小さな頃、童話に登場するお姫様に憧れていた。継母から酷い扱いを受けたり、高い塔に閉じ込められたり、妬みから命を狙われたり。そんな厳しい境遇の中で、現れる王子様と恋に落ち、幸せを掴む。そんな逆転劇を痛快だと思っていたし、華やかなドレスを纏った彼女たちは私の目には輝いて見えた。いつか、私にもそんな相手が現れるのかな。そんな風な夢を描いていた。運命の恋という幻想に、浸っていた。

でも、現実は違った。上手くいかない事ばかりだった。嫉妬や恨み。そんなどす黒い人間の汚い感情に塗れたものを、人は恋と呼んだ。
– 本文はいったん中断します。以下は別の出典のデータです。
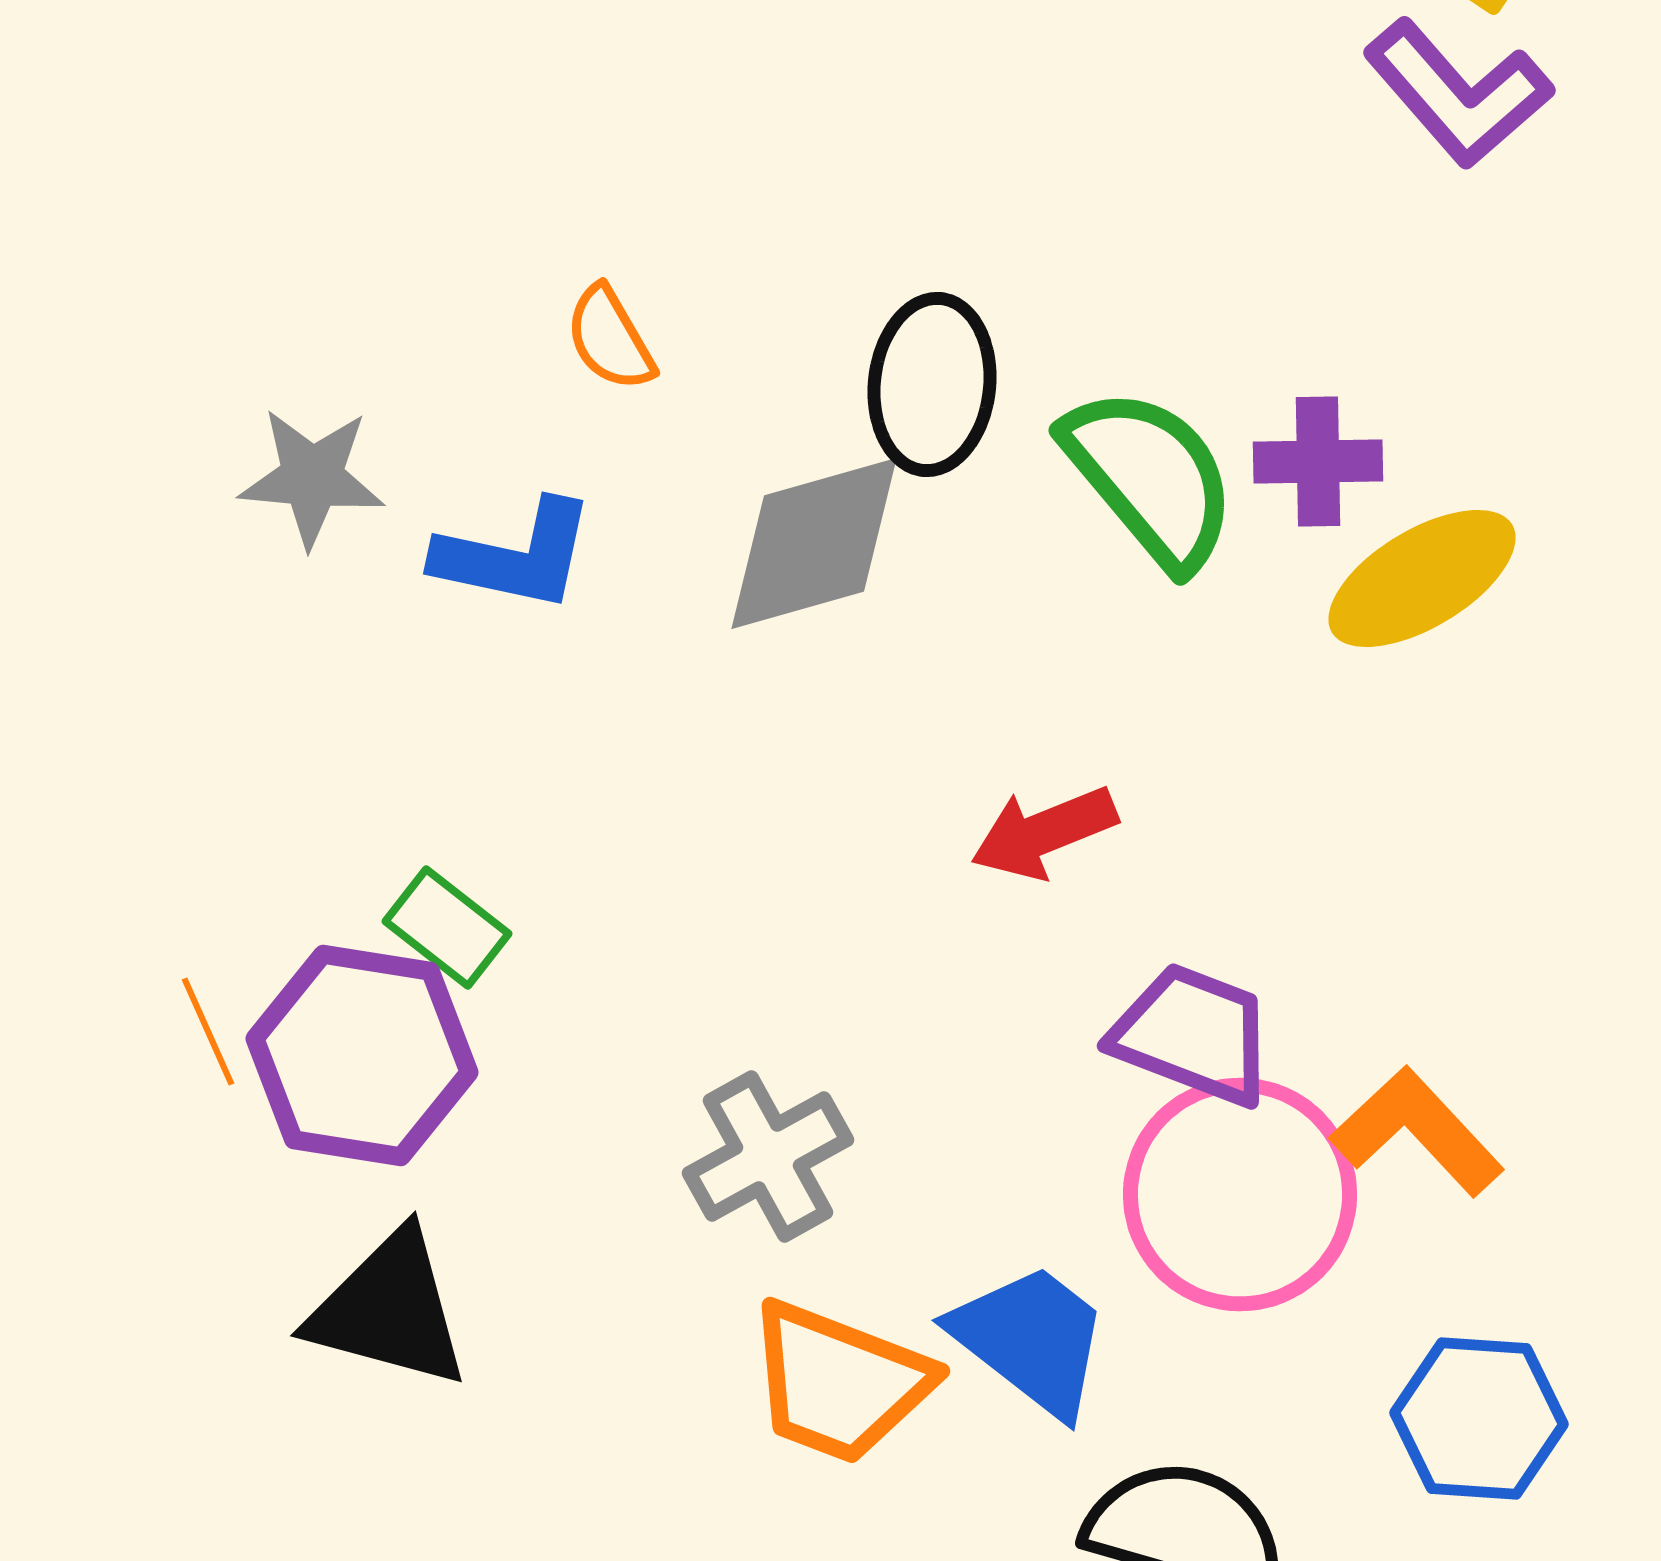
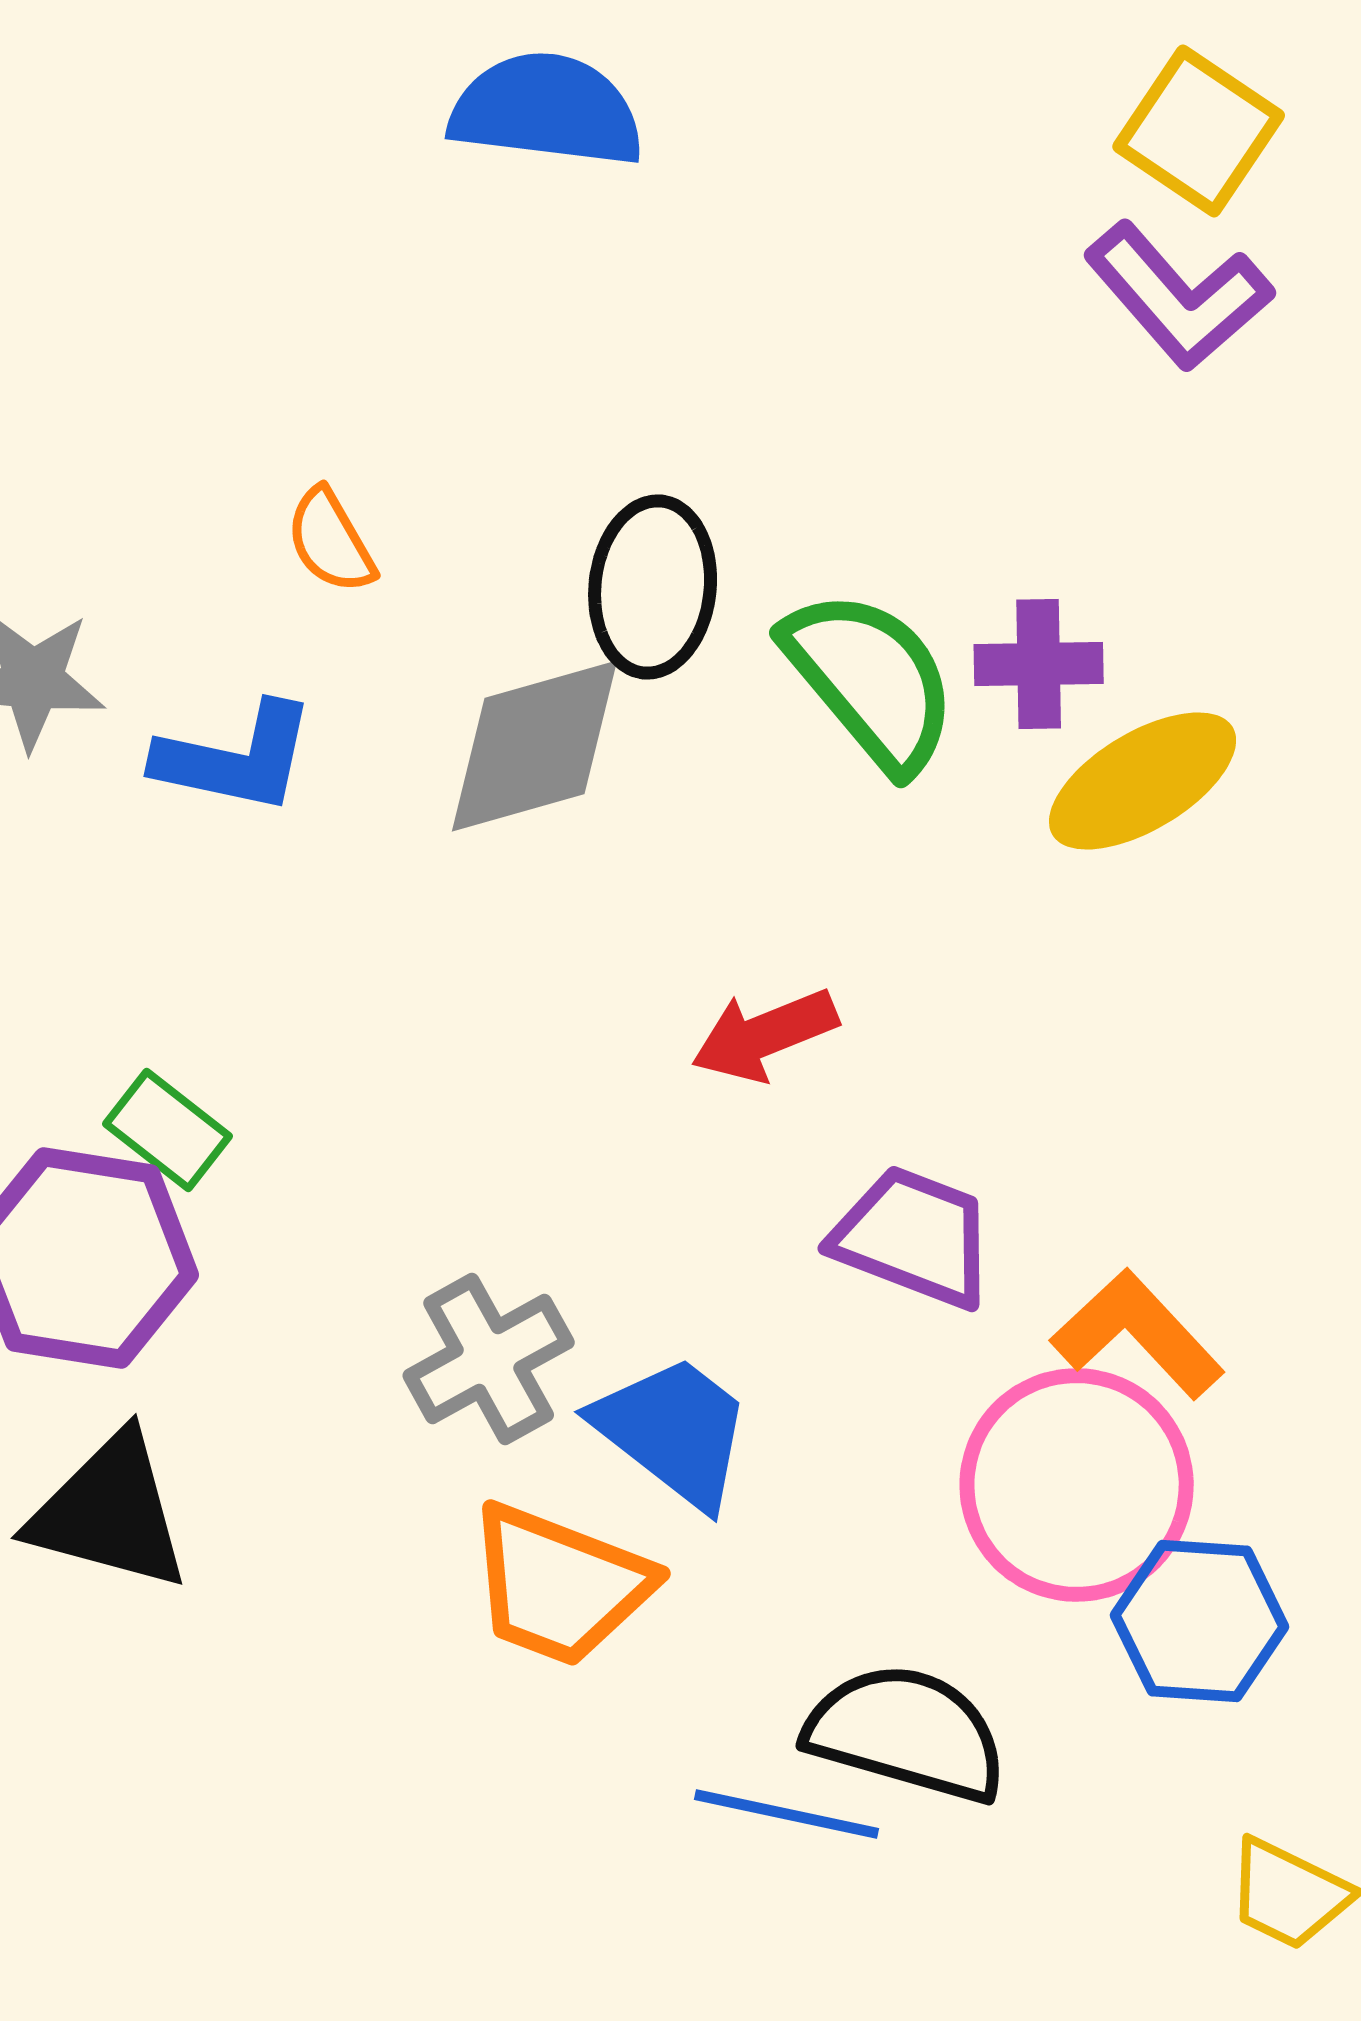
pink circle: (1240, 1194) -> (1077, 1485), moved
blue trapezoid: (1031, 1340) -> (674, 1431), moved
幼い頃に見た恋はただのフィクションで、物語の都合の良いように改変されたものだった。

それでも、私はあの頃の恋を信じたい。
どれだけ泥々になっていても、黒く塗りつぶされていてもその内側には私が憧れていた恋があると、信じたい。
それくらい、構わないよね。
叶わない恋だった。
一度は、諦めた恋だった。
でも、それでも諦めきれなかった。願い続けたかった。
そんな恋を、私が憧れていた恋だと言ってもいいよね。

そうでないと私は今度こそ、立ち直ることはできないだろう。

あれから卒業するまで、涼名くんからアプローチを受けた。彼は私がまだ聖を好いていても良い。そう言ってくれた。とても嬉しかった。でも、やはり君以外は、まだ考えられなかった。

性根が腐っていた私に、本物の恋を教えてくれた君へ。
心から、ありがとう。
そして。
ずっと、自信がなかった。でも私ももう二十歳。すっかり大人になりました。少しは、性格も良くなったと思う。
だから今なら、言えそうだよ。

「聖、
貴方が幸せなら、私も幸せです。

どうか、お元気で。」

桜の花びらが1枚、宙を舞う。ずっと嫌いだった。見たくもなかった。春が、大嫌いだった。

でも、今なら少しだけ、美しく思える気がした。